The Devastation of Iraq’s Past


In May 2003—some eight weeks after the American invasion had begun— Abdul-Amir Hamdani, the archaeology inspector of Dhi Qar province in southern Iraq, traveled to Najaf to call on the Grand Ayatollah Ali al-Sistani. He had an urgent request. “We needed his help to stop the pillage,” Hamdani recalled. The province, which is midway between Baghdad and Basra, covers much of what was once the land of Sumer. In the third millennium BC, it was a fertile plain densely populated by such cities as Ur, Lagash, Girsu, Larsa, and Umma; today, the shifting course of the Euphrates and Saddam Hussein’s brutal campaign to drain the marshes, to the southeast, have left it in large part an impoverished wasteland. With the fall of the Baathist regime, hundreds of poor farmers and villagers—often backed by armed militias—were turning to archaeological plunder; in some Dhi Qar towns, such as al-Fajr, the black market trade in antiquities was accounting for upward of 80 percent of the local economy.

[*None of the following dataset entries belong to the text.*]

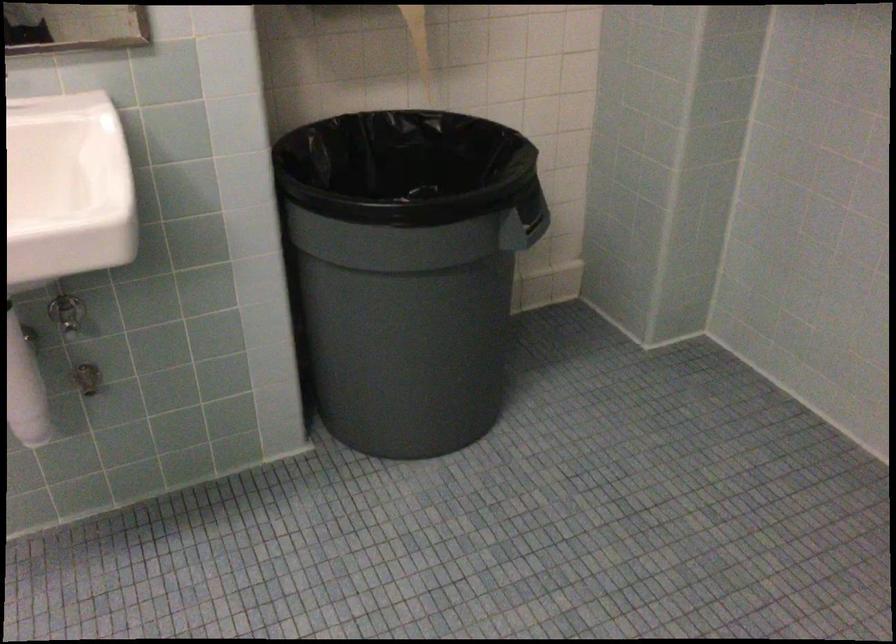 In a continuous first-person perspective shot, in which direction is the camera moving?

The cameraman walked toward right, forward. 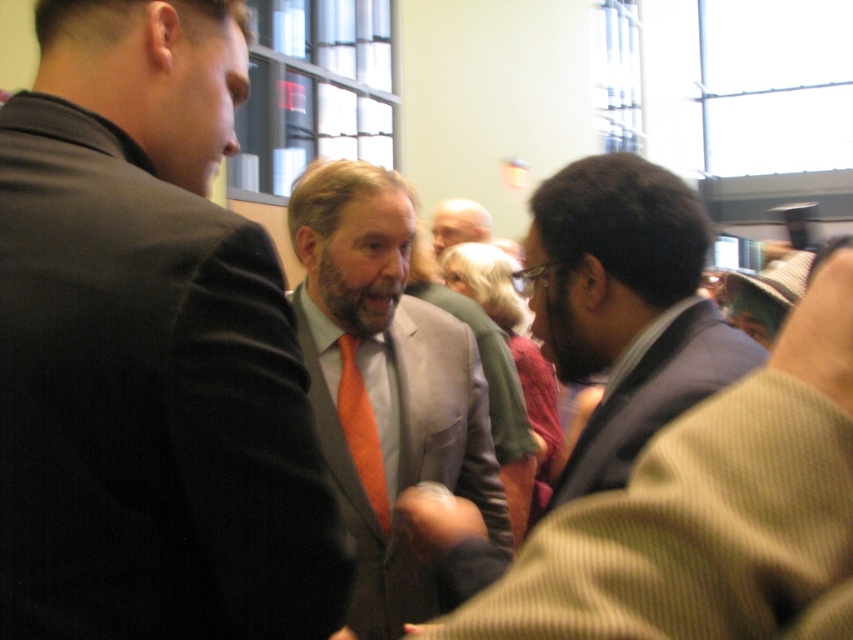 Question: Does matte gray suit at center have a greater width compared to orange silk tie at center?

Choices:
 (A) no
 (B) yes

Answer: (B)

Question: Is dark brown suit at center below orange satin tie at center?

Choices:
 (A) yes
 (B) no

Answer: (B)

Question: Which of the following is the farthest from the observer?

Choices:
 (A) orange satin tie at center
 (B) orange silk tie at center
 (C) orange tie at center

Answer: (B)

Question: Which of the following is the farthest from the observer?

Choices:
 (A) matte gray suit at center
 (B) orange tie at center
 (C) dark brown suit at center

Answer: (A)

Question: Which object appears closest to the camera in this image?

Choices:
 (A) orange satin tie at center
 (B) matte gray suit at center
 (C) dark brown suit at center

Answer: (C)

Question: Does matte gray suit at center have a lesser width compared to dark brown suit at center?

Choices:
 (A) yes
 (B) no

Answer: (B) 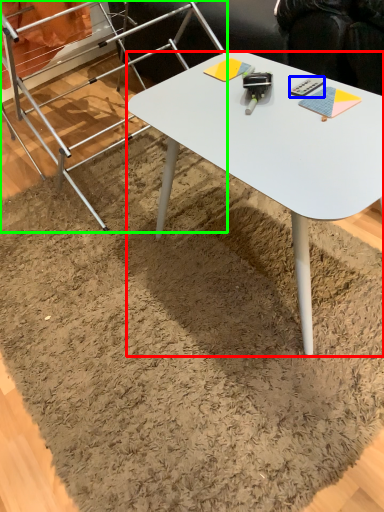 Question: Which object is positioned closest to desk (highlighted by a red box)? Select from remote control (highlighted by a blue box) and ladder (highlighted by a green box).

Choices:
 (A) remote control
 (B) ladder

Answer: (A) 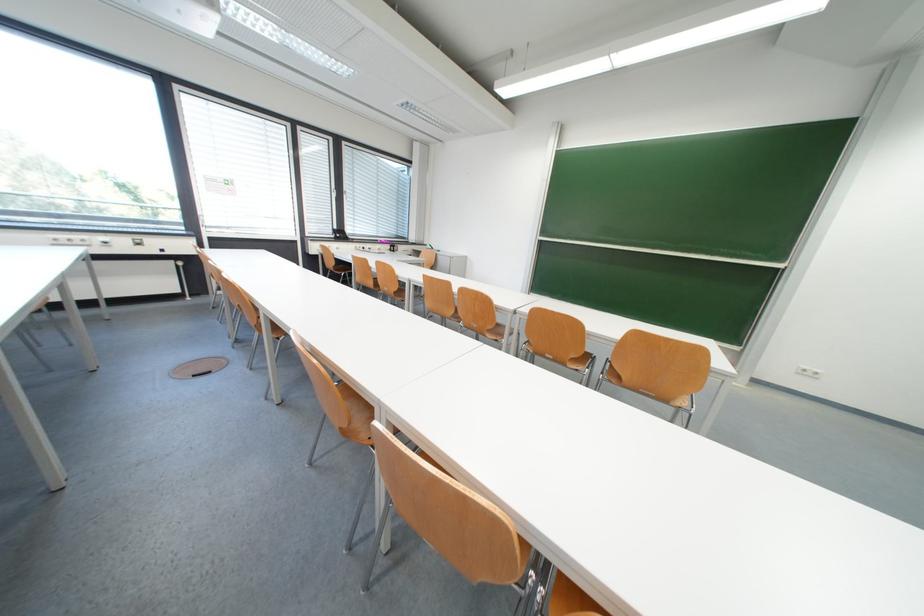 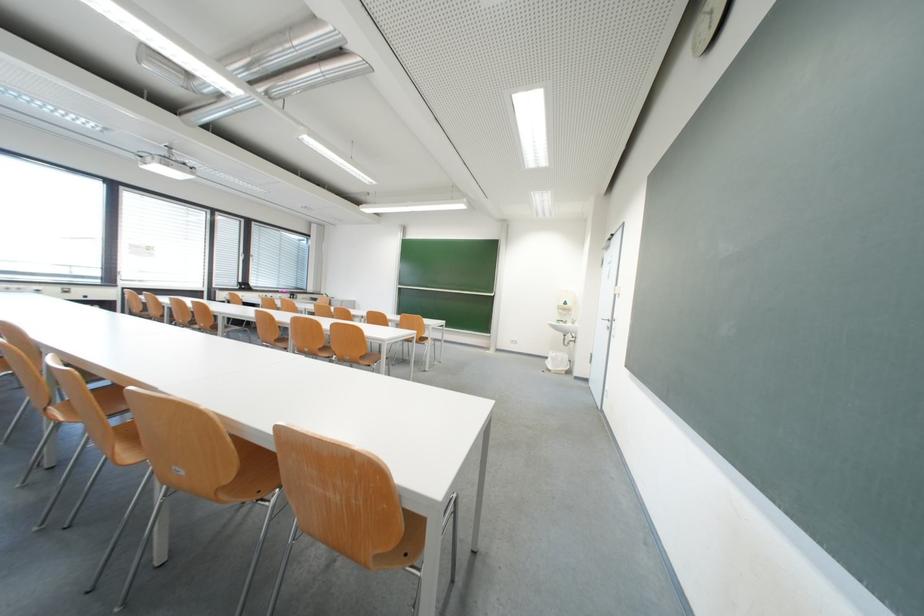 Question: In a continuous first-person perspective shot, in which direction is the camera moving?

Choices:
 (A) Left
 (B) Right
 (C) Forward
 (D) Backward

Answer: (D) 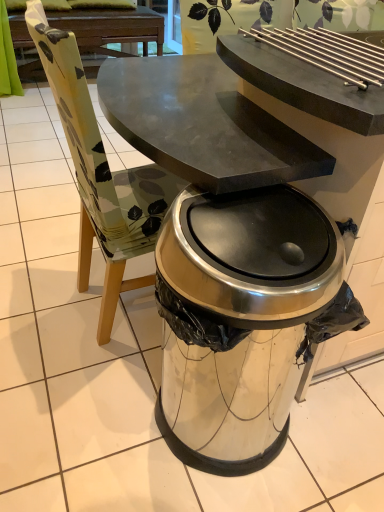 Question: In terms of width, does satin silver trash can at center look wider or thinner when compared to dark brown wood picnic table at upper center?

Choices:
 (A) wide
 (B) thin

Answer: (B)

Question: From the image's perspective, relative to dark brown wood picnic table at upper center, is satin silver trash can at center above or below?

Choices:
 (A) below
 (B) above

Answer: (A)

Question: Looking at the image, does satin silver trash can at center seem bigger or smaller compared to dark brown wood picnic table at upper center?

Choices:
 (A) big
 (B) small

Answer: (B)

Question: Is dark brown wood picnic table at upper center in front of or behind satin silver trash can at center in the image?

Choices:
 (A) behind
 (B) front

Answer: (A)

Question: Is point (112, 13) positioned closer to the camera than point (180, 296)?

Choices:
 (A) farther
 (B) closer

Answer: (A)

Question: From a real-world perspective, is dark brown wood picnic table at upper center positioned above or below satin silver trash can at center?

Choices:
 (A) above
 (B) below

Answer: (B)

Question: In the image, is dark brown wood picnic table at upper center on the left side or the right side of satin silver trash can at center?

Choices:
 (A) left
 (B) right

Answer: (A) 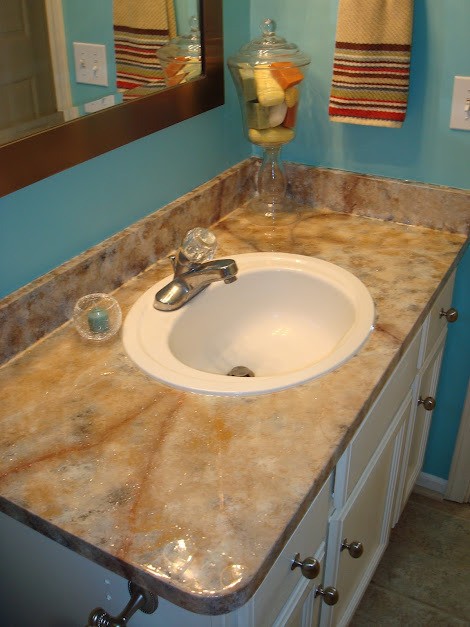 Locate an element on the screen. Image resolution: width=470 pixels, height=627 pixels. sink is located at coordinates click(x=237, y=525). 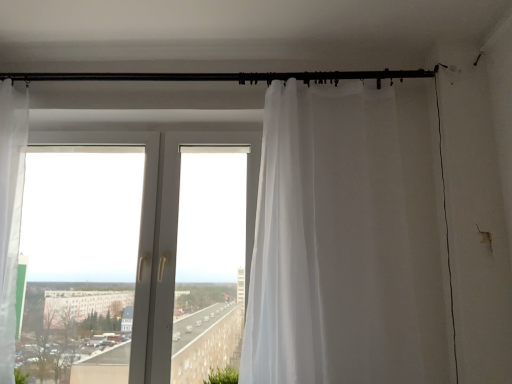 Question: Would you consider sheer white curtain at right to be distant from black metal rod at upper center?

Choices:
 (A) yes
 (B) no

Answer: (B)

Question: Can you confirm if sheer white curtain at right is smaller than black metal rod at upper center?

Choices:
 (A) yes
 (B) no

Answer: (B)

Question: Is sheer white curtain at right beside black metal rod at upper center?

Choices:
 (A) yes
 (B) no

Answer: (B)

Question: From the image's perspective, is sheer white curtain at right on top of black metal rod at upper center?

Choices:
 (A) yes
 (B) no

Answer: (B)

Question: Is sheer white curtain at right oriented away from black metal rod at upper center?

Choices:
 (A) no
 (B) yes

Answer: (A)

Question: Considering the positions of black metal rod at upper center and green leafy plant at lower left in the image, is black metal rod at upper center bigger or smaller than green leafy plant at lower left?

Choices:
 (A) big
 (B) small

Answer: (A)

Question: In terms of width, does black metal rod at upper center look wider or thinner when compared to green leafy plant at lower left?

Choices:
 (A) wide
 (B) thin

Answer: (B)

Question: Considering the relative positions of black metal rod at upper center and green leafy plant at lower left in the image provided, is black metal rod at upper center to the left or to the right of green leafy plant at lower left?

Choices:
 (A) right
 (B) left

Answer: (A)

Question: From the image's perspective, is black metal rod at upper center positioned above or below green leafy plant at lower left?

Choices:
 (A) above
 (B) below

Answer: (A)

Question: Is point (18, 374) positioned closer to the camera than point (96, 77)?

Choices:
 (A) farther
 (B) closer

Answer: (B)

Question: From their relative heights in the image, would you say green leafy plant at lower left is taller or shorter than black metal rod at upper center?

Choices:
 (A) tall
 (B) short

Answer: (A)

Question: Choose the correct answer: Is green leafy plant at lower left inside black metal rod at upper center or outside it?

Choices:
 (A) inside
 (B) outside

Answer: (B)

Question: Considering their positions, is green leafy plant at lower left located in front of or behind black metal rod at upper center?

Choices:
 (A) behind
 (B) front

Answer: (B)

Question: Considering their positions, is black metal rod at upper center located in front of or behind sheer white curtain at right?

Choices:
 (A) front
 (B) behind

Answer: (B)

Question: In terms of height, does black metal rod at upper center look taller or shorter compared to sheer white curtain at right?

Choices:
 (A) short
 (B) tall

Answer: (A)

Al-Sistani was sufficiently moved by Hamdani’s plea to pronounce a fatwa. He proclaimed that digging for antiquities is illegal; that both Islamic and pre-Islamic artifacts are part of Iraqi heritage; and that people who have antiquities in their possession should return them to the museum in Baghdad or in Nasiriya, the capital of Dhi Qar province. Copies of the fatwa were distributed widely in the south, and published in the Iraqi press. “At this point some of the looters stopped their work, because when Ayatollah al-Sistani says something, they listen,” Hamdani said.